Josué

Estudio sobre el libro de

Capítulo 22

El altar de Ed

Volvemos a hallar aquí a las dos tribus y media –Rubén, Gad y Manasés– que habíamos dejado en el primer capítulo de nuestro libro. Mientras sus familias permanecían del otro lado del río, los hombres de estas tribus habían pasado armados delante de sus hermanos para combatir contra los enemigos de Dios y establecer a Israel en el país de la promesa. Después de seis años, Josué les ordenó volver a sus heredades al otro lado del Jordán. Habían sido fieles a las órdenes de Moisés y de Josué, guardando el mandamiento de Dios y no abandonando a sus hermanos. La obediencia a Dios y el amor fraternal los caracterizó durante ese largo tiempo de lucha, en el cual estuvieron separados de los suyos. Aparentemente no hay nada que censurar en su conducta; pero, como lo sabemos por el capítulo 1 de nuestro libro y el 32 de Números, el corazón de ellos no estaba en el país de la promesa, sino en sus bienes del otro lado del Jordán.

Su punto de partida fue su ganado; desde luego, era muy natural buscar pastos para alimentarlo. E inmediatamente, desde el comienzo de su historia, surgió un peligro provocado por su posición equívoca. Moisés se los señaló. La negativa a establecerse del otro lado del Jordán y proseguir su marcha hacia el país de la promesa podía influenciar al resto del pueblo y hacerle perder de vista la meta: “¿Irán vuestros hermanos a la guerra, y vosotros os quedaréis aquí? ¿Y por qué desanimáis a los hijos de Israel, para que no pasen a la tierra que les ha dado Jehová? Así hicieron vuestros padres… desalentaron a los hijos de Israel… y la ira de Jehová se encendió entonces” (Números 32:6-15). En esta estratagema de Satanás había caído Israel cuarenta años atrás, desalentado por los espías y sus informes. Sin embargo, la actuación de las dos tribus y media no tuvo las mismas consecuencias, y el pueblo prosiguió su marcha. Mas el peligro permaneció, la derrota frente a Hai lo comprueba: Josué lamentó no haberse quedado del otro lado del Jordán (Josué 7:7).

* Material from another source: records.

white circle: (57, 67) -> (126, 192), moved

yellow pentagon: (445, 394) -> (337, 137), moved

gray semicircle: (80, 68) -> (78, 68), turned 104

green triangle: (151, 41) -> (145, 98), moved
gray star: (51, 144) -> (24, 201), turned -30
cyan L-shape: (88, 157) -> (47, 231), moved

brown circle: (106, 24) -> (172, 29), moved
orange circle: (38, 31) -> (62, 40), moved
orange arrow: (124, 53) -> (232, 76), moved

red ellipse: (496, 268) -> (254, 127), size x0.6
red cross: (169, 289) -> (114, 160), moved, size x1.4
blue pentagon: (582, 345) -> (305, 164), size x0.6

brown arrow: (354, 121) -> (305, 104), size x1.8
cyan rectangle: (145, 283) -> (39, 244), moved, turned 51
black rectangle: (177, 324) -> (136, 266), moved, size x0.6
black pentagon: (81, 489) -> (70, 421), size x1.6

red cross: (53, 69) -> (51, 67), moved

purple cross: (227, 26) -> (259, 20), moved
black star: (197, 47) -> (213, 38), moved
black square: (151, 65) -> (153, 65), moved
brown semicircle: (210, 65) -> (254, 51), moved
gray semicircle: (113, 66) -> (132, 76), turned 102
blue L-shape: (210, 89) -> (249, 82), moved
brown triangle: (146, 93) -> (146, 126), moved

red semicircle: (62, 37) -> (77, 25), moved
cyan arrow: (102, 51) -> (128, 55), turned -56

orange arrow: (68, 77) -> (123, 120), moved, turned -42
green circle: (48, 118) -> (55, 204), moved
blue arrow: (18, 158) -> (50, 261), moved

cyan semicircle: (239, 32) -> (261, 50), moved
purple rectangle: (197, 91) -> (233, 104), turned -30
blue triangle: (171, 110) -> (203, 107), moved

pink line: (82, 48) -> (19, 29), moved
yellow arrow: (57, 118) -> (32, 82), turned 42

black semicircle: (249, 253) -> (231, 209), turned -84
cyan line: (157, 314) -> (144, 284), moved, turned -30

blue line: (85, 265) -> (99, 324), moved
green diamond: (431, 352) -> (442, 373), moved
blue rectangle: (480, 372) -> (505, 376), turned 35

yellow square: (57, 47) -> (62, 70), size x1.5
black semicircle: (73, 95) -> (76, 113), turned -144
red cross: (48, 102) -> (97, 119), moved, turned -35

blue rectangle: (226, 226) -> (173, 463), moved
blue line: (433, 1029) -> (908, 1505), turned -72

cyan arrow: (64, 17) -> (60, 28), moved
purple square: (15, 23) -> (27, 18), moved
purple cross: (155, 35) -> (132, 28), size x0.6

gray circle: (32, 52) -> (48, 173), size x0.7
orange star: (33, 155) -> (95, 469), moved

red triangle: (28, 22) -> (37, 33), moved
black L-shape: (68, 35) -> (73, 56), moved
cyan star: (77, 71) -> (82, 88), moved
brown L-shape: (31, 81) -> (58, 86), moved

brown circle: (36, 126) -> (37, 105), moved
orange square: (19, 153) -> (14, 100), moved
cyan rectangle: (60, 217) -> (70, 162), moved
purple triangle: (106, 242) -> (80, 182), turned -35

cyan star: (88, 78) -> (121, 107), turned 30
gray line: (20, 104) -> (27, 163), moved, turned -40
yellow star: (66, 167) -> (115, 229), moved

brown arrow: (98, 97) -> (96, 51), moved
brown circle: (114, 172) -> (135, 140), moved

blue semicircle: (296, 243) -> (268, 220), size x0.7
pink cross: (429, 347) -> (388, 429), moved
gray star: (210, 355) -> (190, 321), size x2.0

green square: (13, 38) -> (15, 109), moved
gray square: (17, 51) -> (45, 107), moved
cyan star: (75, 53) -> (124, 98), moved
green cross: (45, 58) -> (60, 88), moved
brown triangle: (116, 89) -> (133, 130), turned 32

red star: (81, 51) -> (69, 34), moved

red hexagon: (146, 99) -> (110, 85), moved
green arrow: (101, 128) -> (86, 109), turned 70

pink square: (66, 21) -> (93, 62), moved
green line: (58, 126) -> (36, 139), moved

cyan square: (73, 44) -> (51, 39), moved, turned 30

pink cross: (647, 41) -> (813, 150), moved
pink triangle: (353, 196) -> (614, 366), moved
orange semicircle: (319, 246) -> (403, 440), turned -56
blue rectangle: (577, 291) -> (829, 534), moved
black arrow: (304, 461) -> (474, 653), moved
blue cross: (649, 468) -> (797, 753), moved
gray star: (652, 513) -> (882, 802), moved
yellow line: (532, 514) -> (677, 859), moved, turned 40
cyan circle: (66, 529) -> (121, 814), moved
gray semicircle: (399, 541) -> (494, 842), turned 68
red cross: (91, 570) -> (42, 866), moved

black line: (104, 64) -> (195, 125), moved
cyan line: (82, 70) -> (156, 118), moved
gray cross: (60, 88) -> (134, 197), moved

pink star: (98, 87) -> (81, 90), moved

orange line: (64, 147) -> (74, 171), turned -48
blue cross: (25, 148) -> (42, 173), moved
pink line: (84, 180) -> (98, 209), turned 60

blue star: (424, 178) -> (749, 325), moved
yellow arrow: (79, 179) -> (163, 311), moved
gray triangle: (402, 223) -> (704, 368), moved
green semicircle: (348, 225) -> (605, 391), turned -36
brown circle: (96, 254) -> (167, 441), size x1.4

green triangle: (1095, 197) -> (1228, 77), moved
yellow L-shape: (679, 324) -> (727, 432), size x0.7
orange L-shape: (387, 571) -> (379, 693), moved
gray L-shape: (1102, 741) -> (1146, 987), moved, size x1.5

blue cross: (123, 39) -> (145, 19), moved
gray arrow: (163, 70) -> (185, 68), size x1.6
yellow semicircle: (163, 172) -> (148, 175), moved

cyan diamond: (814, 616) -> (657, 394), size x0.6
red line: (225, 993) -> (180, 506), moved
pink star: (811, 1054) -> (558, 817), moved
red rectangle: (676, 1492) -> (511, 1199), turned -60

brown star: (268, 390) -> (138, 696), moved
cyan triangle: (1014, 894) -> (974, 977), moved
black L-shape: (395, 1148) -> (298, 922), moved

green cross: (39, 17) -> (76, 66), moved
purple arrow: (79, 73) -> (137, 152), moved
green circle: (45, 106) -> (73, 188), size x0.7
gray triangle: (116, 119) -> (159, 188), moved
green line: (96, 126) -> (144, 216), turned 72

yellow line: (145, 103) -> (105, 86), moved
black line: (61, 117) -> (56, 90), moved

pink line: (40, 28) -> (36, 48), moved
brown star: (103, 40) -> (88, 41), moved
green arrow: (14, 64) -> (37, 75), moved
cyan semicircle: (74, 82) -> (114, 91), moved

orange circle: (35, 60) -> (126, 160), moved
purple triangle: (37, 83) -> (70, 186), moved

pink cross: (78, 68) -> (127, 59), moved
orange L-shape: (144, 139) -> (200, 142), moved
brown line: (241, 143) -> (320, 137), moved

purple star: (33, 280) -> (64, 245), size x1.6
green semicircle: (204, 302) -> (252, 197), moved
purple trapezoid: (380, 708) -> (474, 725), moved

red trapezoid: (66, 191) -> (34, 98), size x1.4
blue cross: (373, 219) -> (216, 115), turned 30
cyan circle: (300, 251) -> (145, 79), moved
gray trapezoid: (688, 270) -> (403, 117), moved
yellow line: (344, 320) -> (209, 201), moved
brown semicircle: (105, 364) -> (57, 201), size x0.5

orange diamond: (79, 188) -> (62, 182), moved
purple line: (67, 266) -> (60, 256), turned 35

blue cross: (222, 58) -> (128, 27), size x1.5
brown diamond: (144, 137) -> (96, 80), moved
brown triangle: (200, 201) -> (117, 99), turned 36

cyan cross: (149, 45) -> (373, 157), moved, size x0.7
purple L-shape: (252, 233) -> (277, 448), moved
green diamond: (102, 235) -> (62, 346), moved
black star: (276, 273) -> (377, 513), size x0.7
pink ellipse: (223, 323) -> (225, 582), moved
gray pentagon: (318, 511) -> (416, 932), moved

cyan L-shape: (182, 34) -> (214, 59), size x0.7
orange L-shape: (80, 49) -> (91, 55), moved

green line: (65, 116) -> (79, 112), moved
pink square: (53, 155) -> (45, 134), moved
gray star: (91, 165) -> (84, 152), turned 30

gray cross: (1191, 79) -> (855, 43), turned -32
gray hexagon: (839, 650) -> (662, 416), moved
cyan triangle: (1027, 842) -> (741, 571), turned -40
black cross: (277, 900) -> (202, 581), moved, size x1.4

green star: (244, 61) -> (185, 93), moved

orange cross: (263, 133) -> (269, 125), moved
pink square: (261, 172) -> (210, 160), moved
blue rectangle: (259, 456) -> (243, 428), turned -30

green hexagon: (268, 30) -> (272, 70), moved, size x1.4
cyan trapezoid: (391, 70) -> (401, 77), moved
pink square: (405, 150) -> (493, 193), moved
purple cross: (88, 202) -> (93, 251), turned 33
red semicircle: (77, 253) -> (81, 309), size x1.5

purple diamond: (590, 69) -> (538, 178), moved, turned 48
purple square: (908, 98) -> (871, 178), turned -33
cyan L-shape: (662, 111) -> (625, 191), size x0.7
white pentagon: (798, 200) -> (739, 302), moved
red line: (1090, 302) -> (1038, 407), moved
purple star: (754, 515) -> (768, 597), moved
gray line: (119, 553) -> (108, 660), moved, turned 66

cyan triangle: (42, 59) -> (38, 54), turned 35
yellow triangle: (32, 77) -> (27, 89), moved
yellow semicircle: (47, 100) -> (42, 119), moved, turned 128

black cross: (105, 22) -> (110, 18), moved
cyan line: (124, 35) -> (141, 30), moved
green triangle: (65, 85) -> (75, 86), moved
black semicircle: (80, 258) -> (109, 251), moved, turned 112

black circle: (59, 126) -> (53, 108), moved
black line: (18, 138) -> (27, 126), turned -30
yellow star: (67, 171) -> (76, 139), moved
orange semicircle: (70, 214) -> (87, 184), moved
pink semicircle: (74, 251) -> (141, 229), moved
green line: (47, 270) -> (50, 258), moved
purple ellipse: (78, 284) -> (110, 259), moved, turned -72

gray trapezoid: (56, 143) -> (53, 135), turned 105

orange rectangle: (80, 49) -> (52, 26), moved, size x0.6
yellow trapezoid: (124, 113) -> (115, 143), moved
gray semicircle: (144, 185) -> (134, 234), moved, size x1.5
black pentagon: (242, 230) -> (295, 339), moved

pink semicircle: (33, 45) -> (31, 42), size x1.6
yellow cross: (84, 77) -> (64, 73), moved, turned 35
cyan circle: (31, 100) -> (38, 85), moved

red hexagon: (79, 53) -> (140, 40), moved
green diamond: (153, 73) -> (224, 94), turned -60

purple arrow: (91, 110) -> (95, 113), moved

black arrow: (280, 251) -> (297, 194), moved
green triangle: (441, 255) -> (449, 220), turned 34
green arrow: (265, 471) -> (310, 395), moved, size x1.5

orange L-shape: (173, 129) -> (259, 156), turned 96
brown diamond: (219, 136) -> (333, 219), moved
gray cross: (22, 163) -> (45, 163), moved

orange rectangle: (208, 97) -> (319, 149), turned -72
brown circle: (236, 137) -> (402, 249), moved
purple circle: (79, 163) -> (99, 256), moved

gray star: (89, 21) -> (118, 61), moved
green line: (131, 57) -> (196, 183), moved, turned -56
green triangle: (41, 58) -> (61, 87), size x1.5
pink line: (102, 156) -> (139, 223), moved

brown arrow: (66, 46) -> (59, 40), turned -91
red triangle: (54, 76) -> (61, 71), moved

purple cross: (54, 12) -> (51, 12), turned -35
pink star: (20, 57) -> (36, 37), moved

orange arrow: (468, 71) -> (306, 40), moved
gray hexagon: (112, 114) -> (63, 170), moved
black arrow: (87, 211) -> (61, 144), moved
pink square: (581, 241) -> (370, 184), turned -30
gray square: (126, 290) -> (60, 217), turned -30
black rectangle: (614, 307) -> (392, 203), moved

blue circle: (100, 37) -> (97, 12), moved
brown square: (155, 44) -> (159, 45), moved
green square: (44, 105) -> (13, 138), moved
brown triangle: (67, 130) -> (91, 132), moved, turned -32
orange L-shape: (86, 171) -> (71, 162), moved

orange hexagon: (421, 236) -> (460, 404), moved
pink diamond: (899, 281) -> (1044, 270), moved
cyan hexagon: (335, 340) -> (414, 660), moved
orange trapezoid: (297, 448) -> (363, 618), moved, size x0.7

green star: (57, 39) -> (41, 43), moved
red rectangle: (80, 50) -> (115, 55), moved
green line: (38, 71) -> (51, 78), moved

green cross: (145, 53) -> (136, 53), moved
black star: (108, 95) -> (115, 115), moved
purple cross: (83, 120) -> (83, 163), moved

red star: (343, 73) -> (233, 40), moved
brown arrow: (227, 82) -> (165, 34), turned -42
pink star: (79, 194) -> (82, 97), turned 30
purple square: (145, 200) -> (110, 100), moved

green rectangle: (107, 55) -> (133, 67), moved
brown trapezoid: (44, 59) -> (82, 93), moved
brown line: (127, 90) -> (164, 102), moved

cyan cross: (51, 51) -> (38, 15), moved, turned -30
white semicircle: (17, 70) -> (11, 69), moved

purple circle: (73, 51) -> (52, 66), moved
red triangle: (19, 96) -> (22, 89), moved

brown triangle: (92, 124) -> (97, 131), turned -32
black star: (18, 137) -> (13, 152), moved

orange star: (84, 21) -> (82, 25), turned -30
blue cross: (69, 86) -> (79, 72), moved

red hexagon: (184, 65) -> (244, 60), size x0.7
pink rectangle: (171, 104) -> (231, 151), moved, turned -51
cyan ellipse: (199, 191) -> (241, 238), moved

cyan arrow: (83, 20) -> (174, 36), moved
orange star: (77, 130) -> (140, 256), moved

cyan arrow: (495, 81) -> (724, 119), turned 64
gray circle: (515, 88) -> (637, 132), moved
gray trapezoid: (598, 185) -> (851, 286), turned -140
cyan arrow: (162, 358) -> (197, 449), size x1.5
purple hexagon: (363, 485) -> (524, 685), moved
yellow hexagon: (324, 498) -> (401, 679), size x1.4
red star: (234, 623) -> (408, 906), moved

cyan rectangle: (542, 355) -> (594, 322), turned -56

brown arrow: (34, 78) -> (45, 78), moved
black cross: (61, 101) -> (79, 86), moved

Otro peligro más real aún se presentó: la influencia que no pudo detener la marcha del pueblo manifestó un principio mundano en sus familias. Jair, hijo de Manasés, y Noba, pusieron sus propios nombres a las aldeas y ciudades que construyeron. No tememos afirmar que esto es un principio enteramente mundano que se remonta al origen del mundo de Caín: “Y edificó una ciudad, y llamó el nombre de la ciudad del nombre de su hijo, Enoc” (Números 32:41-42; Génesis 4:17). ¡Cuán distinto es el principio divino enunciado por el Señor Jesús mismo:

Regocijaos de que vuestros nombres están escritos en los cielos
(Lucas 10:20).

Con el peligro de hacer tropezar a los hombres de fe en su andar hacia Canaán, manifestaron una influencia mundana sobre sus familias, la que caracterizó su posición. Además, surgió otra consecuencia de esta situación: las dos tribus y media prefirieron una vida complicada, pues se vieron obligadas a edificar majadas para sus ganados, a establecer sus familias en ciudades amuralladas y a abandonarlas durante seis largos años. Los que se quedaron allí no pudieron dar testimonio ni experimentar las maravillas que Dios hiciera en Canaán; no supieron lo que era Gilgal, no vieron el milagro frente a Jericó, ni las luchas de Hai, de Hazor. Así sucede con el cristiano; cuando este, en lugar de vivir por la fe prefiere en alguna medida los principios del mundo, su posición llega a complicarse bastante; mientras que nada es tan simple como andar por fe. Comparemos a Abraham y Lot. La vida del primero fue simple, la del segundo estuvo llena de inextricables complicaciones. ¿Y Jacob? Qué serie de aventuras sin salida en una existencia atormentada, mientras que su padre Isaac vivía simplemente con Dios.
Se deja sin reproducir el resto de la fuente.